Osinbajo who spoke at the public presentation and first annual lecture of `The Interview’ magazine to mark first anniversary of the publication in Abuja recalled that President Muhammadu Buhari had already inaugurated a committee on enabling business environment.
According to him, the responsibility of the committee which he chairs was move Nigeria up by 50 spaces on the World Bank’s ease of doing business index before 2017 ending.
Speaking on the theme of the event: “Why start-ups fail and strategies to save them’’, the vice president stated that it was the responsibility of the government to create the enabling environment for business to thrive, assuring that the present administration was committed to doing that.
He said: “The business of the government is to provide the right environment for start-ups. “The problem in most cases and which we have experienced in Nigeria is that our approval processes are needlessly difficult. “Bureaucracy generally gets caught in seeing the process as an end in itself not as a means to an end,’’ he said.
“The visa on arrival is one that is already in the regulations but that usually involves your applying ahead. “But the kind of visa on arrival that we think will free up the process is one which you are able to arrive here and get your visa on arrival as you make your application here,’’ he said.

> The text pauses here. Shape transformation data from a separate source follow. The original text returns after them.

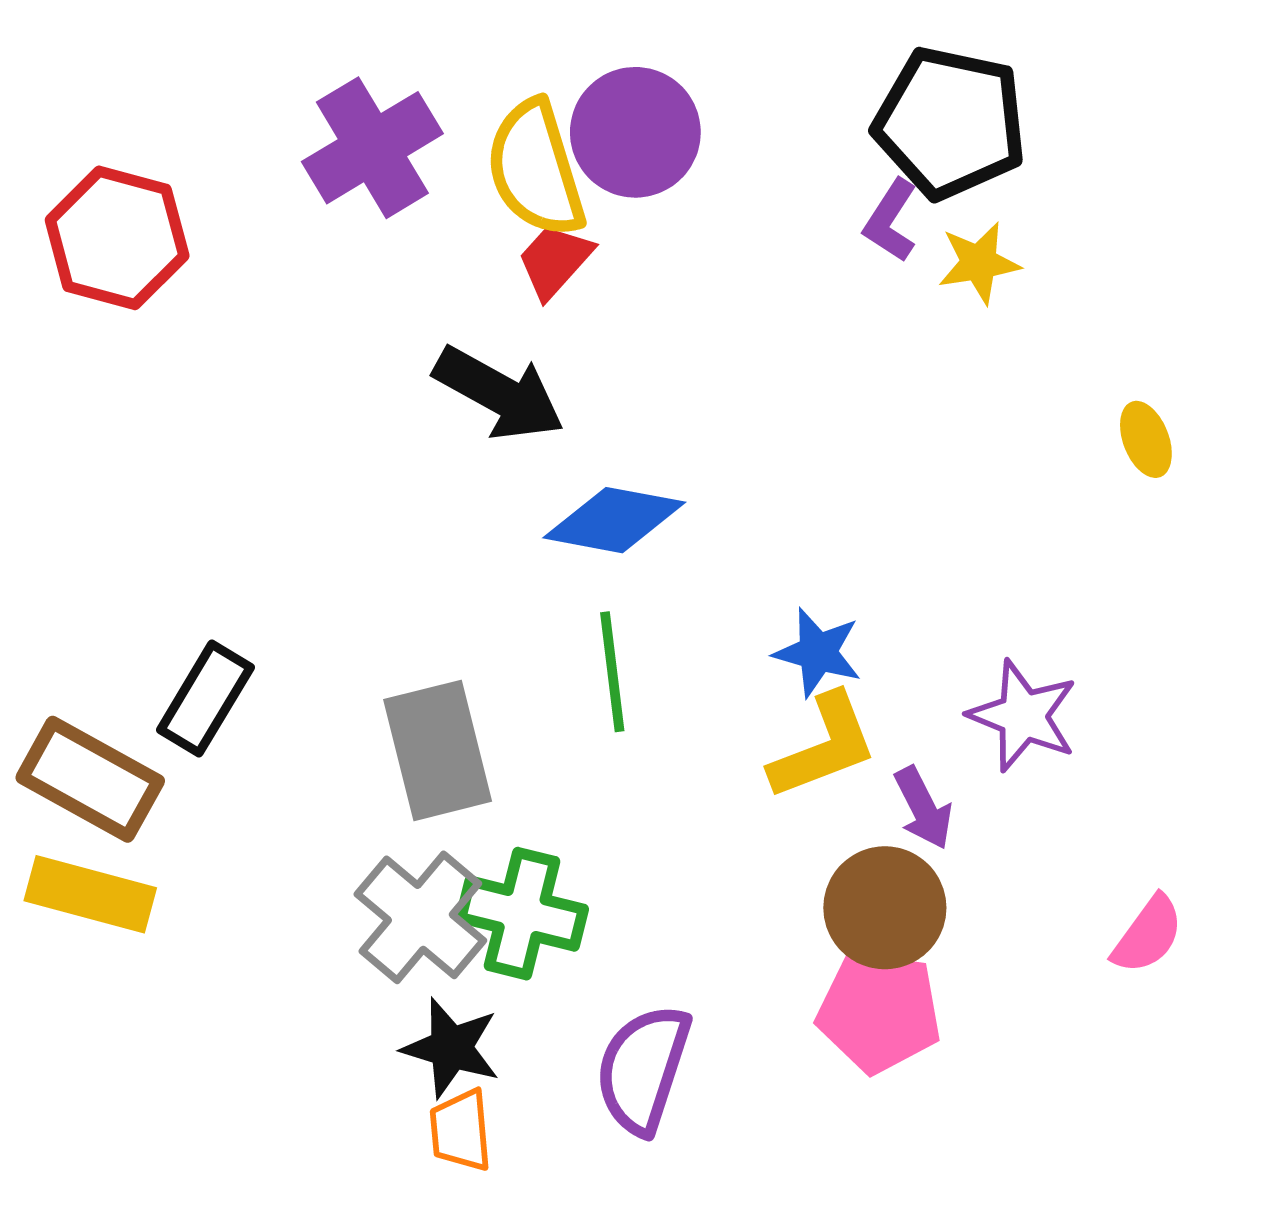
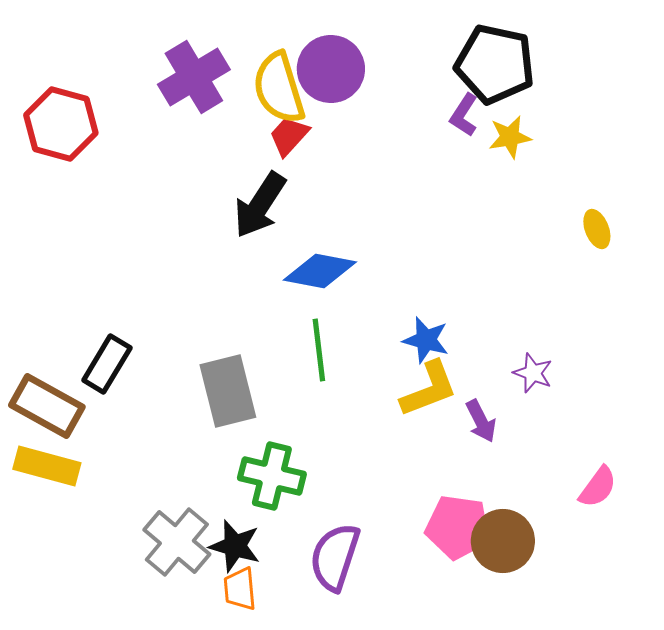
black arrow: (499, 393) -> (260, 205), turned 94
purple star: (1023, 716) -> (533, 373), size x0.7
brown circle: (885, 908) -> (503, 541), moved
gray cross: (420, 917) -> (177, 542), moved

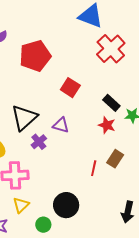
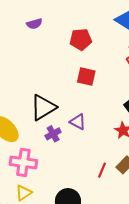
red pentagon: (35, 56) -> (81, 40), moved, size x0.7
red square: (70, 88) -> (86, 76), moved, turned -30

Osinbajo also revealed that the government had a plan to review process of business registrations in Nigeria to make it easier for start-ups, saying that the president was working on number regulations.
“It is the business of government departments to talk to each other to facilitate the process for the investor.’’ “Government is committed to ensuring that it is easier for people to do business, easier for people to access all of the different facilities that will make it easy to do business,’’ he said.
Also speaking at the event, the chairman of the occasion and Katsina state Governor, Aminu Masari underscore the role of the media in nation-building, stating that peace was paramount. He said that the dwindling price of crude oil price, insurgency as well as militancy and herdsmen/farmers conflicts had compounded the nation’s woes.
“There has to be peace in the country but there will not be peace without social justice,’’ he said. The Editor-in-Chief of the magazine, Mr Azubuike Ishiekwene, said the publication was avenue to contribute to the growth of democracy in Nigeria.